# Anyone want to lend a pic?



## aaronnorth (14 Aug 2008)

Hi, i am doing a plant profile for staurogyne sp. and i was wondering if anyone would let me use there picture? Doesnt have to be the best in the world   

Also has anyone got a pic of a matured java fern, i deleted mine off photbucket and i chucked it out last week as it wasnt growing    

I will credit it to you   

Thanks.


----------



## aaronnorth (14 Aug 2008)

You can PM me if you want


----------



## LondonDragon (14 Aug 2008)

I have both in my tank I will what I can do, although my java fern is not very big and my staurogyne sp was doing crap until I changed the flow towards it, bottom leaves are in bad shape, I will clean it up lol


----------



## LondonDragon (15 Aug 2008)

Here is one! I will try and get a better shot over the weekend, this was last night while taking some of my new CRS, camera is driving me nuts! Guess where I need to spend my overtime this month?? lol


----------



## aaronnorth (18 Aug 2008)

That will do fine-  unless you want to spend some time with your camera?


----------



## aaronnorth (24 Aug 2008)

i have put it on thanks, whats up with your camera anyway?


----------



## LondonDragon (24 Aug 2008)

aaronnorth said:
			
		

> i have put it on thanks, whats up with your camera anyway?

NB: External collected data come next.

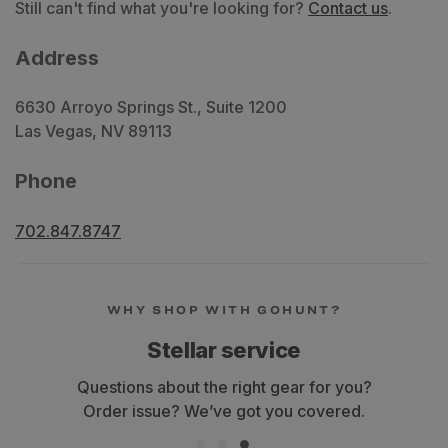
Still can't find what you're looking for?
Contact us
.
Address
6630 Arroyo Springs St., Suite 1200
Las Vegas, NV 89113
Phone
702.847.8747
WHY SHOP WITH GOHUNT?
Stellar service
Questions about the right gear for you?
Order issue? We’ve got you covered.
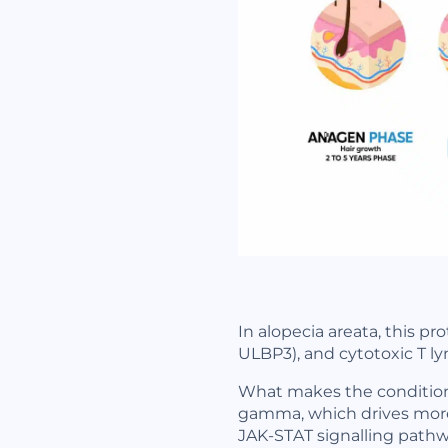
In alopecia areata, this pr
ULBP3), and cytotoxic T l
What makes the condition ha
gamma, which drives more 
JAK-STAT signalling pathwa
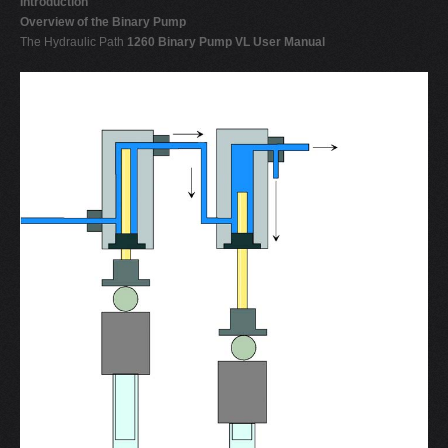
Introduction
Overview of the Binary Pump
The Hydraulic Path
1260 Binary Pump VL User Manual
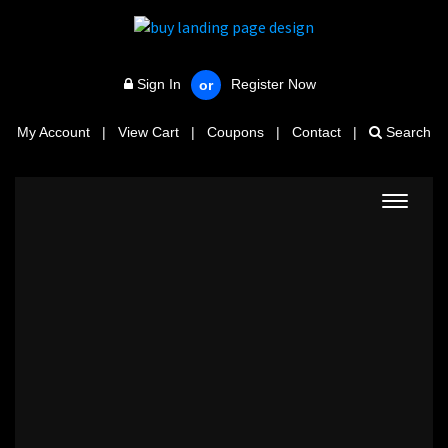
Sign In
Register Now
or
My Account
|
View Cart
|
Coupons
|
Contact
|
Search
Toggle
navigat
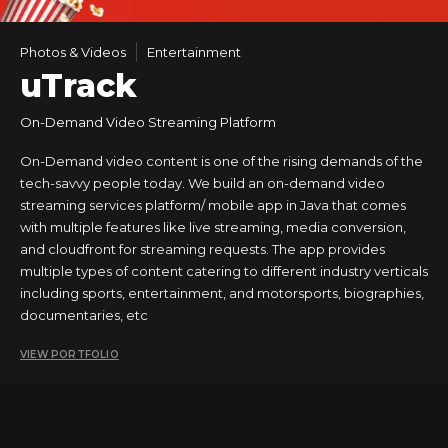
Photos & Videos
Entertainment
uTrack
On-Demand Video Streaming Platform
On-Demand video content is one of the rising demands of the
tech-savvy people today. We build an on-demand video
streaming services platform/ mobile app in Java that comes
with multiple features like live streaming, media conversion,
and cloudfront for streaming requests. The app provides
multiple types of content catering to different industry verticals
including sports, entertainment, and motorsports, biographies,
documentaries, etc
VIEW PORTFOLIO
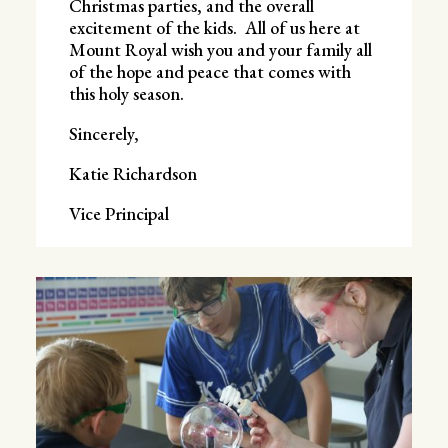
Christmas parties, and the overall
excitement of the kids. All of us here at
Mount Royal wish you and your family all
of the hope and peace that comes with
this holy season.
Sincerely,
Katie Richardson
Vice Principal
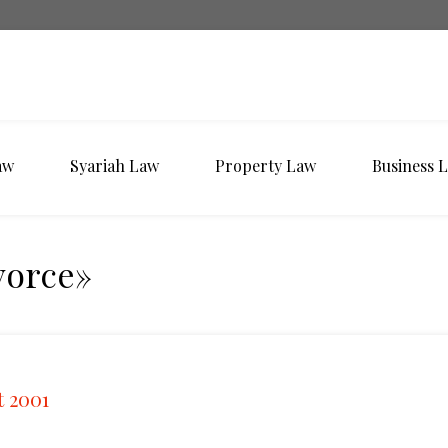
aw
Syariah Law
Property Law
Business 
vorce»
t 2001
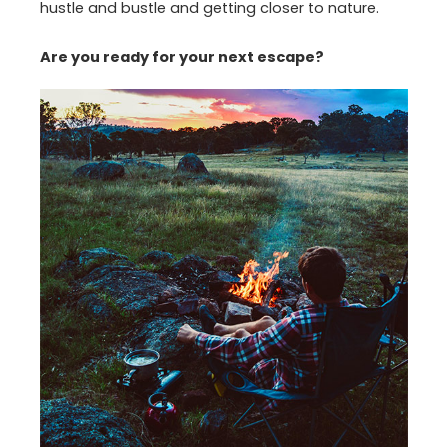
hustle and bustle and getting closer to nature.
Are you ready for your next escape?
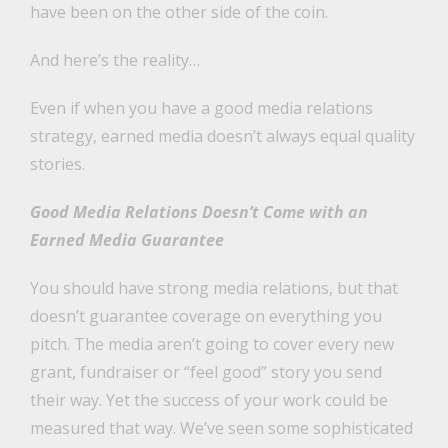
have been on the other side of the coin.
And here’s the reality…
Even if when you have a good media relations
strategy, earned media doesn’t always equal quality
stories.
Good Media Relations Doesn’t Come with an
Earned Media Guarantee
You should have strong media relations, but that
doesn’t guarantee coverage on everything you
pitch. The media aren’t going to cover every new
grant, fundraiser or “feel good” story you send
their way. Yet the success of your work could be
measured that way. We’ve seen some sophisticated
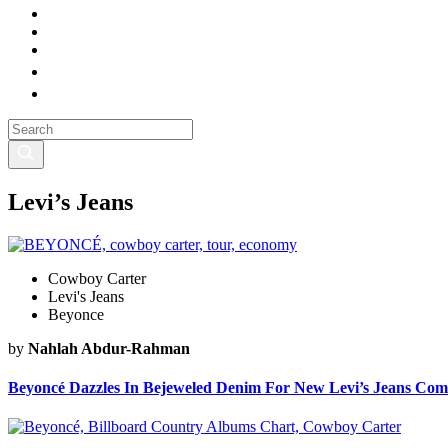
Levi’s Jeans
Cowboy Carter
Levi's Jeans
Beyonce
by
Nahlah Abdur-Rahman
Beyoncé Dazzles In Bejeweled Denim For New Levi’s Jeans Com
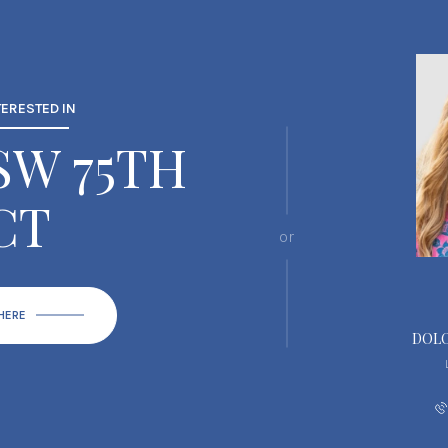
TERESTED IN
 SW 75TH
CT
or
 HERE
DOLO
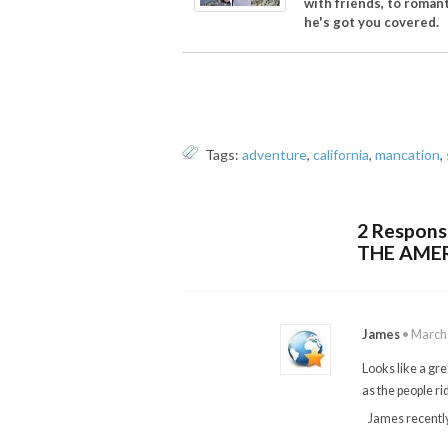
with friends, to romant
he's got you covered.
Tags:
adventure
,
california
,
mancation
,
2 Respon
THE AME
James
•
March 
Looks like a gre
as the people rid
James recentl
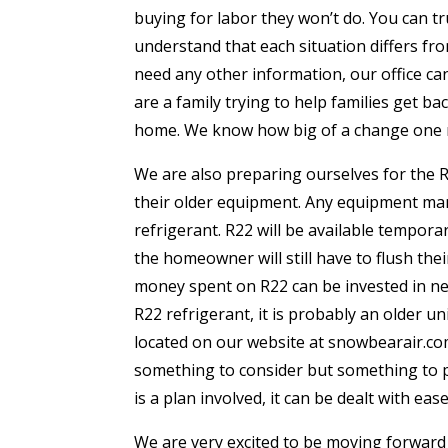
buying for labor they won’t do. You can t
understand that each situation differs fro
need any other information, our office ca
are a family trying to help families get b
home. We know how big of a change one re
We are also preparing ourselves for the R2
their older equipment. Any equipment man
refrigerant. R22 will be available temporar
the homeowner will still have to flush thei
money spent on R22 can be invested in new
R22 refrigerant, it is probably an older un
located on our website at snowbearair.com 
something to consider but something to p
is a plan involved, it can be dealt with e
We are very excited to be moving forward 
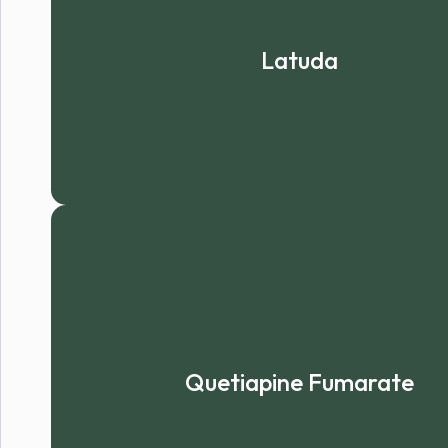
Latuda
Quetiapine Fumarate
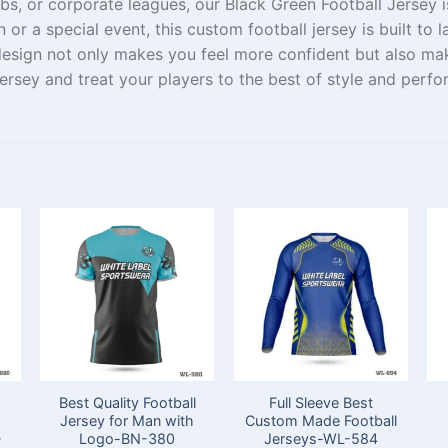
bs, or corporate leagues, our Black Green Football Jersey
i
n or a
special
event, this custom football jersey is built to 
esign not only
makes
you
feel more confident
but also ma
jersey and
treat
your players
to the
best of
style
and
perfo
Best Quality Football
Full Sleeve Best
Jersey for Man with
Custom Made Football
-
Logo-BN-380
Jerseys-WL-584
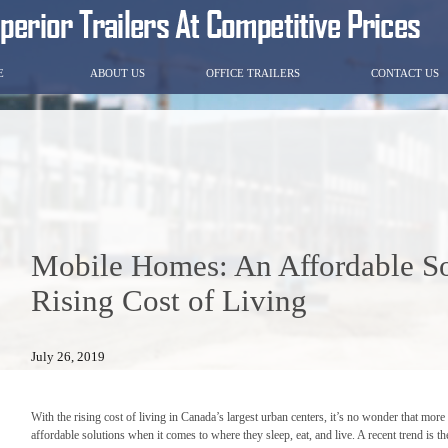
E
ABOUT US
OFFICE TRAILERS
CONTACT US
Mobile Homes: An Affordable So
Rising Cost of Living
July 26, 2019
With the rising cost of living in Canada’s largest urban centers, it’s no wonder that mo
affordable solutions when it comes to where they sleep, eat, and live. A recent trend is 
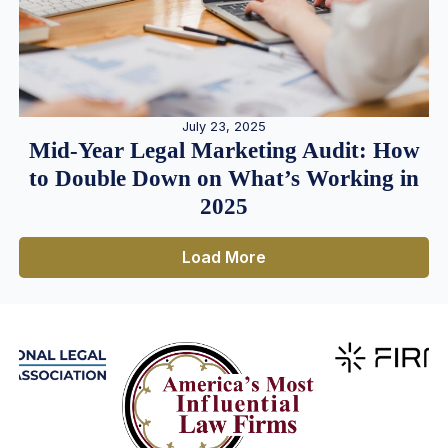
July 23, 2025
Mid-Year Legal Marketing Audit: How
to Double Down on What’s Working in
2025
Load More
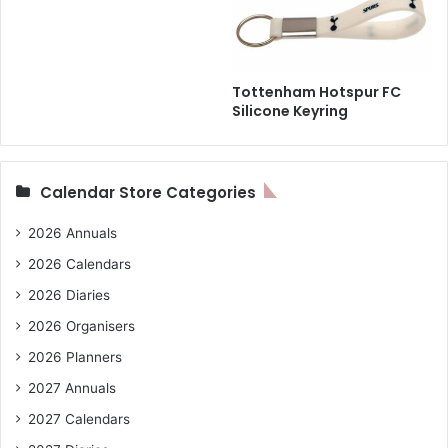
Tottenham Hotspur FC
Silicone Keyring
Calendar Store Categories
2026 Annuals
2026 Calendars
2026 Diaries
2026 Organisers
2026 Planners
2027 Annuals
2027 Calendars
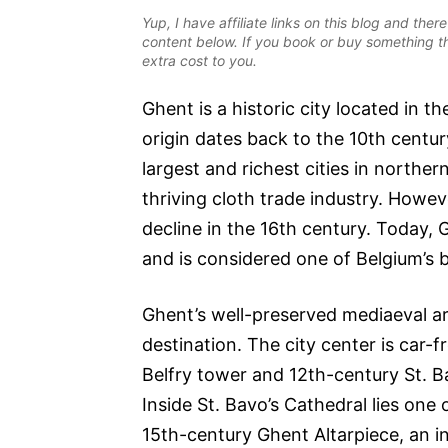
Yup, I have affiliate links on this blog and th
content below. If you book or buy something th
extra cost to you.
Ghent is a historic city located in t
origin dates back to the 10th centu
largest and richest cities in norther
thriving cloth trade industry. Howe
decline in the 16th century. Today, 
and is considered one of Belgium’s 
Ghent’s well-preserved mediaeval ar
destination. The city center is car-
Belfry tower and 12th-century St. B
Inside St. Bavo’s Cathedral lies one
15th-century Ghent Altarpiece, an in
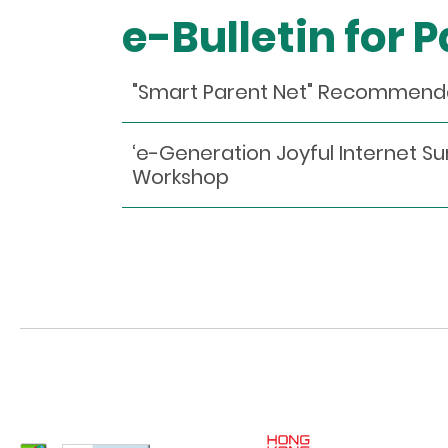
e-Bulletin for 
"Smart Parent Net" Recommen
‘e-Generation Joyful Internet Sur
Workshop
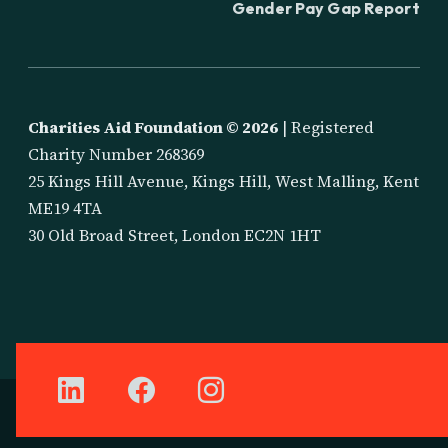
Gender Pay Gap Report
Charities Aid Foundation ©
2026
| Registered
Charity Number 268369
25 Kings Hill Avenue, Kings Hill, West Malling, Kent
ME19 4TA
30 Old Broad Street, London EC2N 1HT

I have done a lot of tests with the camera and it seems like its the Rekord glass that has some weird effects on macro/very close-up photos! 
Took lots of macros of things around the house and they came out great, very odd!!!


----------



## aaronnorth (24 Aug 2008)

LondonDragon said:
			
		

> aaronnorth said:
> 
> 
> 
> ...



is it new?


----------



## LondonDragon (24 Aug 2008)

aaronnorth said:
			
		

> is it new?


The tank yes


----------



## aaronnorth (24 Aug 2008)

LondonDragon said:
			
		

> aaronnorth said:
> 
> 
> 
> ...



i was on about the camera.


----------



## LondonDragon (24 Aug 2008)

aaronnorth said:
			
		

> i was on about the camera.


Nah got it about 3 years ago


----------



## aaronnorth (24 Aug 2008)

LondonDragon said:
			
		

> aaronnorth said:
> 
> 
> 
> ...



is there anything you can do too fix it?


----------



## LondonDragon (24 Aug 2008)

aaronnorth said:
			
		

> is there anything you can do too fix it?


Don't think there is much wrong with it, just taking photos of the shrimp tank seems to be a nightmare!!!
If the weather is good tomorrow I am taking it down the park for some more tests


----------



## aaronnorth (25 Aug 2008)

dont know about London but it is crap here


----------